• [The problem]
Transcribe the entries exactly. Start at the top, stop after the line with "7. آیا خرید", and omit every picture.

=== Begin Enclosure ===

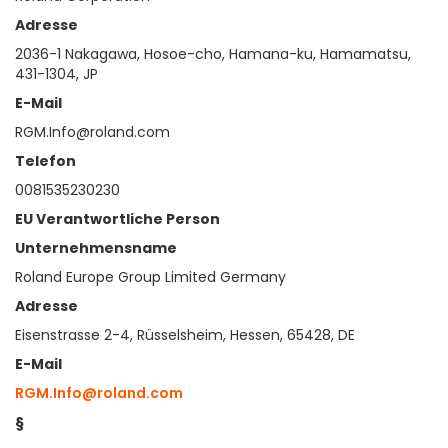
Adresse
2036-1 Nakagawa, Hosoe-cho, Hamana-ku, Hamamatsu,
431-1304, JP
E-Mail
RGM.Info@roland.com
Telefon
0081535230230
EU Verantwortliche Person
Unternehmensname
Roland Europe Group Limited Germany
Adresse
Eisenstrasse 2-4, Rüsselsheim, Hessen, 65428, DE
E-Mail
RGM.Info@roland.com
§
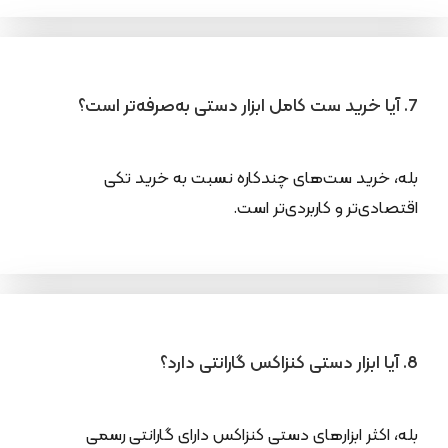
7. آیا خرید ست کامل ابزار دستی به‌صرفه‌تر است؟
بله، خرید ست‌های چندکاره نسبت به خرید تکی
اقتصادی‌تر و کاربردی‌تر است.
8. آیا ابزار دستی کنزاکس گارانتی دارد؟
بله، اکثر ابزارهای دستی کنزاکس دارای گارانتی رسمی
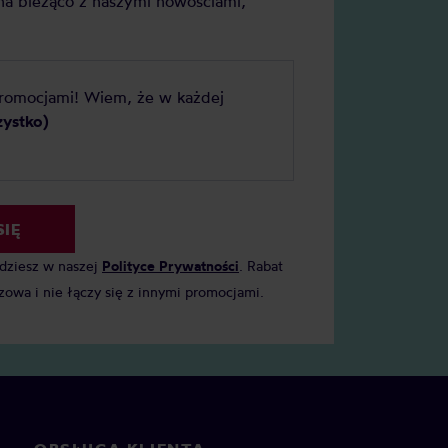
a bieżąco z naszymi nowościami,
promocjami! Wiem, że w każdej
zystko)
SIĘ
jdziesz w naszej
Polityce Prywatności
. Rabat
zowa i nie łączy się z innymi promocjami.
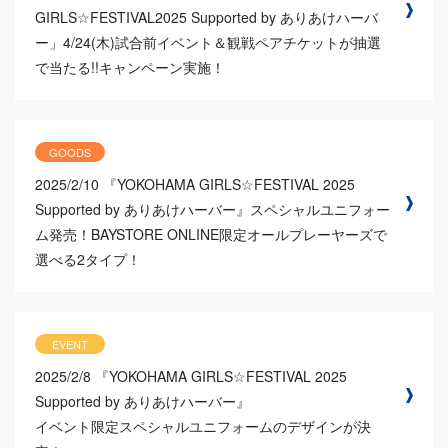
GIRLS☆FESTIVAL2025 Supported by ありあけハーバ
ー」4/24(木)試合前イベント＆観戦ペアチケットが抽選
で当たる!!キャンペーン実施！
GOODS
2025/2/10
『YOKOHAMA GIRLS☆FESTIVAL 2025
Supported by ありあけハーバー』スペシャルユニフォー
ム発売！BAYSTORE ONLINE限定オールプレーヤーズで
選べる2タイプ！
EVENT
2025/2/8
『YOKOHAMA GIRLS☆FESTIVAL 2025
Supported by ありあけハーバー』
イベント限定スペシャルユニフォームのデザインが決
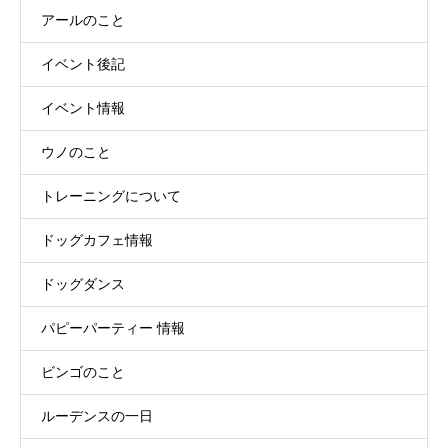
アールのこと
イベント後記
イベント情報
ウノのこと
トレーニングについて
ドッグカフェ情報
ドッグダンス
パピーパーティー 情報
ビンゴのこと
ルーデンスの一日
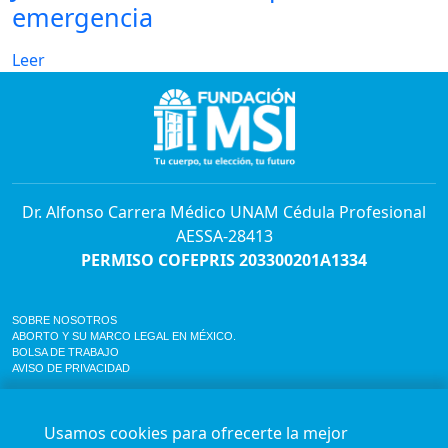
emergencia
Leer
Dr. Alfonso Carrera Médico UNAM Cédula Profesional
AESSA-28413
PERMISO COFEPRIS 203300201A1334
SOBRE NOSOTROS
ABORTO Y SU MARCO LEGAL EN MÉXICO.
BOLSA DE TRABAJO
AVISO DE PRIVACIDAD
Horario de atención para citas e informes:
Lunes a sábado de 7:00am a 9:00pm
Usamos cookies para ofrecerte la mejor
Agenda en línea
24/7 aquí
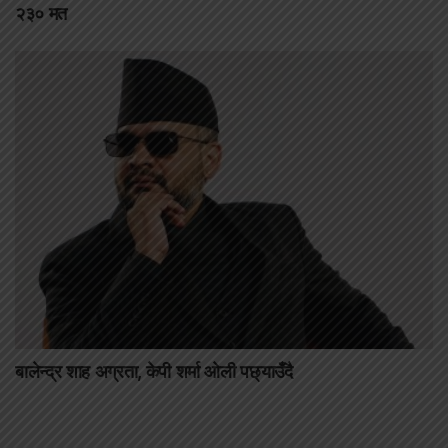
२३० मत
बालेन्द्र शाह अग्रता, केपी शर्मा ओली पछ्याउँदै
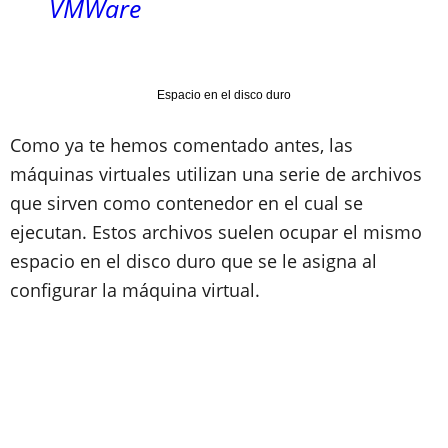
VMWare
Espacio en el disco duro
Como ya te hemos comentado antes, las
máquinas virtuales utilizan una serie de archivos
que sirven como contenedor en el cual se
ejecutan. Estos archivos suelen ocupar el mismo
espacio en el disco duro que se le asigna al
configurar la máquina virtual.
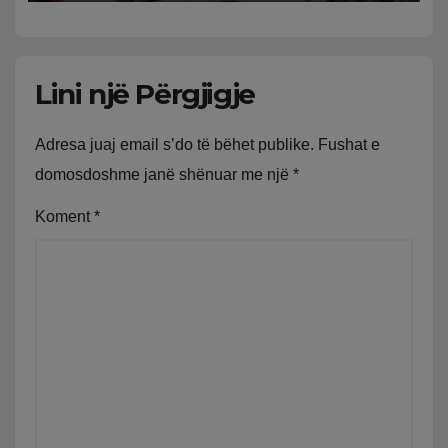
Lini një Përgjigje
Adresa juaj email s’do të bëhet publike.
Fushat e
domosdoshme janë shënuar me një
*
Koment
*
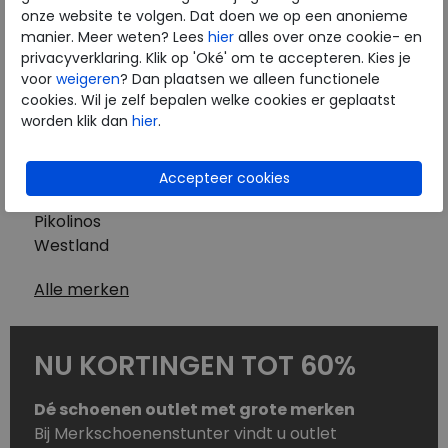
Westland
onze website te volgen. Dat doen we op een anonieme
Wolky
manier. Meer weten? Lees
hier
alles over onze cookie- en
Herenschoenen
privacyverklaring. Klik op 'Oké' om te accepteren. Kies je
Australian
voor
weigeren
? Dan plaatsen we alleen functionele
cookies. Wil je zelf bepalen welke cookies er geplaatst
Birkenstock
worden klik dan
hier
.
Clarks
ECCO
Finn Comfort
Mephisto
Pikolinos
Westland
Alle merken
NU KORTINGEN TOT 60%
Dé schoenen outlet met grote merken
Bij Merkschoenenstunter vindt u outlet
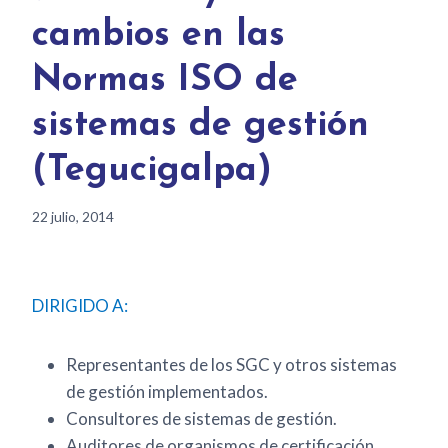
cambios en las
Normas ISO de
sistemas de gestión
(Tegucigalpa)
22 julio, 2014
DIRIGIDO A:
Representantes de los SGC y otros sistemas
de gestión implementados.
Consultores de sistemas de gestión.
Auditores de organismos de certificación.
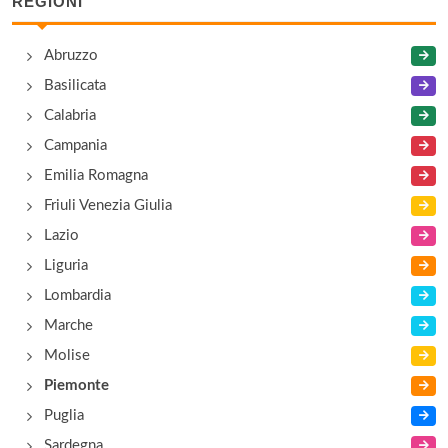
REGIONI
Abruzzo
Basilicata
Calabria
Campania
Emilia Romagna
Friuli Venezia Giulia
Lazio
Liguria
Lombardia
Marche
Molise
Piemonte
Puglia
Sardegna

=== End Enclosure ===

• [Task solution]
Adresse
2036-1 Nakagawa, Hosoe-cho, Hamana-ku, Hamamatsu,
431-1304, JP
E-Mail
RGM.Info@roland.com
Telefon
0081535230230
EU Verantwortliche Person
Unternehmensname
Roland Europe Group Limited Germany
Adresse
Eisenstrasse 2-4, Rüsselsheim, Hessen, 65428, DE
E-Mail
RGM.Info@roland.com
§
7. آیا خرید ست کامل ابزار دستی به‌صرفه‌تر است؟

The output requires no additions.